Bilmiyorum duymuş muydunuz K Dergi
adında bir edebiyat dergisi? Ben tesadüfen keşfetmiştim. İlginç sayfaları ve
boyutuyla diğer dergilerin arasından kolayca fark edilen, kapaktaki başlıklarla
merak uyandıran bir dergi... İlk aldığım
sayıyı su içercesine bitirip çok heyecanlandığımı ve ertesi gün gidip tüm eski
sayıları satın aldığımı hatırlıyorum. İnsan merak ediyor okuduğu, saygı duyduğu
yazarların hayatlarını, doğal bir içgüdü sanırım, kitapla yazarını da bir
şekilde eşleştirebiliyor yazarı daha iyi tanıdığı zaman. K Dergi de işte tam
bununla fethetti gönlümü. Yerli ve yabancı yazarların hayat hikayeleri ve
eserleri hakkında kolay okunan yazılar içeren bir dergiydi. Bir süre takip
etmiş, vesilesi ile birçok yazar ve kitapla tanışmış ancak daha sonra ara verip
izini kaybetmiştim. Bu yazıya dergiyle ilgili birkaç cümle eklemeye karar
verdiğimde internetten de küçük bir araştırma yaptım. Dergi hakkında güzel
eleştirilerin yanında acımasız yazılar da buldum. Sonra düşündüm, okuduklarımız
hakkında özgürce yazabilecek internet gibi uçsuz bucaksız bir yer bulduk diye
mi tüm bu eleştirme cüreti? Sadece yazdığımız için mi eleştiriyoruz yoksa?

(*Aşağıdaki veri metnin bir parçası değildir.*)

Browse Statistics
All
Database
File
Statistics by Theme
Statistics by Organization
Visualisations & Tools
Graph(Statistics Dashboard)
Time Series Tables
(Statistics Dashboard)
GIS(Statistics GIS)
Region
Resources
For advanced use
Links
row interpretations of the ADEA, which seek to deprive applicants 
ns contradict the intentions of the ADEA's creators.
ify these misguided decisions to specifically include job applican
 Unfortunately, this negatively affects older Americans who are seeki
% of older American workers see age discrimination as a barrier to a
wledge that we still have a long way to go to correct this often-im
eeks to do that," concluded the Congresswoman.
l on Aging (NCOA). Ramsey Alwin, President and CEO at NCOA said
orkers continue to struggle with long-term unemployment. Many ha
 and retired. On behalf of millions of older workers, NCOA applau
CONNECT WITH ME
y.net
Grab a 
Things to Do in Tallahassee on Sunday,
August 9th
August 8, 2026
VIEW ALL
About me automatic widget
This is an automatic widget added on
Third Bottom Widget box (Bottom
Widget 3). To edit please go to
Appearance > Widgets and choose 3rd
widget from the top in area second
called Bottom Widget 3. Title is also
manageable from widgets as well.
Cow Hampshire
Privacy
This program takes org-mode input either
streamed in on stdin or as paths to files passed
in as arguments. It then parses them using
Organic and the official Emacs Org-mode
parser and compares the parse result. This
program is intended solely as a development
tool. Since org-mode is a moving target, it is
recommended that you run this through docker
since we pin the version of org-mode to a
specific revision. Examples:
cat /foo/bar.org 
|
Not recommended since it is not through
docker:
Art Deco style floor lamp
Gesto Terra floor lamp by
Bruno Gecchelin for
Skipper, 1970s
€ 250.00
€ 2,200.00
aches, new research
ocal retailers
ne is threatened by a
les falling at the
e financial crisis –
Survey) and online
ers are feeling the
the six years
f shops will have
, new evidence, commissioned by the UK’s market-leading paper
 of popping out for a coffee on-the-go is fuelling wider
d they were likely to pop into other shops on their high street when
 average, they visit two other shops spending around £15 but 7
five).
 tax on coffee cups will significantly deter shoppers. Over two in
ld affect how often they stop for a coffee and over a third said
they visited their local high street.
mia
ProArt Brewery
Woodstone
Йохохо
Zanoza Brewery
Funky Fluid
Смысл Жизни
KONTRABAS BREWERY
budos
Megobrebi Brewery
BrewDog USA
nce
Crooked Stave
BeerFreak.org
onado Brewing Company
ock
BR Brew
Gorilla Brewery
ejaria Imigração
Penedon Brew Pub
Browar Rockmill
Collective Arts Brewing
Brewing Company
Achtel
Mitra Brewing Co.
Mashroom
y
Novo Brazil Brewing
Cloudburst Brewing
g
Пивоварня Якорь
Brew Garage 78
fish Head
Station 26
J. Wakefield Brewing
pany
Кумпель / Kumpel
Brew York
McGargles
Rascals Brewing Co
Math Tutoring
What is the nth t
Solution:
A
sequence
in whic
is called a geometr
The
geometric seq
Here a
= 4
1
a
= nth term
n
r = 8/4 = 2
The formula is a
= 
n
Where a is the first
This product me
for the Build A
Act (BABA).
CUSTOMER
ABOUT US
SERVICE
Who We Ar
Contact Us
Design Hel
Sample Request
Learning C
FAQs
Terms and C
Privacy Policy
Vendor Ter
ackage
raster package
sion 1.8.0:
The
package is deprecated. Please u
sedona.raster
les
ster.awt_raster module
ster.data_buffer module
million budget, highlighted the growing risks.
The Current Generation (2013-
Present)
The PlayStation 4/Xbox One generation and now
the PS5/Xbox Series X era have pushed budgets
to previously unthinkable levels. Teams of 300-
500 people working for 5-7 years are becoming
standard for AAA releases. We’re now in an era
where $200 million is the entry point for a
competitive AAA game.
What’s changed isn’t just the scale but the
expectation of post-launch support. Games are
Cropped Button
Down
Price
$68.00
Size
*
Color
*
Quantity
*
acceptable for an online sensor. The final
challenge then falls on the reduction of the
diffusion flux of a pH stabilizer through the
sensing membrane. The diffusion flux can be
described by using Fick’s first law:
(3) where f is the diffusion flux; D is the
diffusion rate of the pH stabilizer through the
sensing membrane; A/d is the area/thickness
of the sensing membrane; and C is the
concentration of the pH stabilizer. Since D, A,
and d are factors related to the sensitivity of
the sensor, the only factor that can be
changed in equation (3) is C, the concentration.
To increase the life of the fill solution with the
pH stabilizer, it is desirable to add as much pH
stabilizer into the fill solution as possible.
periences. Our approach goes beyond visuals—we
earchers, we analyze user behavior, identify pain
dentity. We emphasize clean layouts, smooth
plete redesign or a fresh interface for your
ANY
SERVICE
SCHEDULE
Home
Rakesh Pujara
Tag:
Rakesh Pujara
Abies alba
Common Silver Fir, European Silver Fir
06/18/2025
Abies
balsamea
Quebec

Eleştirebilmeli tabi ki insan özgürce ama küfürlere başvurmadan, incitmeden,
kırmadan…
Planladığımdan uzun bir girişle
başladım yine, ama ben işte tam da hayatın bu yönünü seviyorum galiba. Olağan
akıştaki küçük hikayeler… İki insanın
tanışma hikayesi, bir kitapla tanışma, küçük bir olayın arkasındaki kocaman
tesadüfler, düşündüren replikler… Hızla
akıp giden hayatta yakalayabildiğimiz, içimizi kıpırdatan, belki de hayatımızı
değiştiren anlar…
Ahmet Büke’nin öyküleriyle ben de
böyle tanıştım işte. Tesadüfen aldığım bir dergide tesadüfen ilgi duyduğum bir
eleştiri yazısıyla… İlk önce “Çiğdem Külahı” adlı kitabını aldım sonra da tüm
kitaplarını… Kısa ve keskin hikayeler yazıyor Ahmet Büke. Hayatla bir kavgası
varmış hissi uyandırıyor ama bir yandan da özümsemiş hayatı, dikkatle
gözlemlemiş, içine sindirmiş... Hızla akıyor hikayeler, bir sonrakini , sonra
da diğerini okumak istiyorsunuz… Ben
öykü seviyorum, anlıyorum bir kez daha, kısa ve öz, küçük bir anı anlatan
hikayeleri seviyorum… Elbet romanlar da
güzel ama hikayelerin ayrı bir tadı var, çok yoğun ve doyurucu… Hele Ahmet Büke
gibi bir yazardan çıktıysa çok çarpıcı, çok düşündürücü…
Yazmak daha bir zor oluyor onun
hikayelerini okuduktan sonra, beğenemiyorsun kolay kolay… O kadar güçlü ki anlatımı, söylemek
istediklerinin fotoğrafını çekip de önüne koyuyor adeta, ya da karakterlerin
duygularını enjekte ediyor kanına…
Uyarmadan bitirmek istemem; Ahmet Büke’nin hikayeleri ile yeni tanışacaksanız
sarsılacaksınız, rahatsız olacaksınız anlatımının çıplaklığı karşısında, bir
duygudan diğerine savrulacaksınız ama düşüneceksiniz de, sorgulayacaksınız
hayatı ve mutlaka tanıdık bir şeyler yakalayacaksınız bu keskin dilde…
08.10.2013
Not: Forextraview Dergisinin 13. sayısında yayınlanmıştır.
Not: Forextraview Dergisinin 13. sayısında yayınlanmıştır.